## [TASK DIRECTIONS]
Check each line of the entries. Copy the ones that contain the string "Spielplan".
>>
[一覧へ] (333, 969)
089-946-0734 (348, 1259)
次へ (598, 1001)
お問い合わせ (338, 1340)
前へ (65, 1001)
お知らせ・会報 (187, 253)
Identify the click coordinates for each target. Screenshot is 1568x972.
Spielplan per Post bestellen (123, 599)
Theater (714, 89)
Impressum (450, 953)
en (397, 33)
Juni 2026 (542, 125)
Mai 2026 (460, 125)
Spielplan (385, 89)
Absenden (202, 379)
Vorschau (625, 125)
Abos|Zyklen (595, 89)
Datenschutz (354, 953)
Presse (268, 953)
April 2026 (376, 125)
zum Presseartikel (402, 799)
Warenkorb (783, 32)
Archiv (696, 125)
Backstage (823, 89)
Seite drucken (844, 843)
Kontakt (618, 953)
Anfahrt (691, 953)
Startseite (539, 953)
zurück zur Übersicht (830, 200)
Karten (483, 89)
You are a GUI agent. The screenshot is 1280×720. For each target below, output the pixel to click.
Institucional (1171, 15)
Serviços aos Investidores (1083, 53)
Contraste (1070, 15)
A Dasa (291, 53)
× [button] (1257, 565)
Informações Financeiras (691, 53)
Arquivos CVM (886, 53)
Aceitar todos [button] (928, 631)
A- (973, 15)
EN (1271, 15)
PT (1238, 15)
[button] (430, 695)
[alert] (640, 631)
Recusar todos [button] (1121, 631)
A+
<<
## [WORKED SOLUTION]
Spielplan per Post bestellen (123, 599)
Spielplan (385, 89)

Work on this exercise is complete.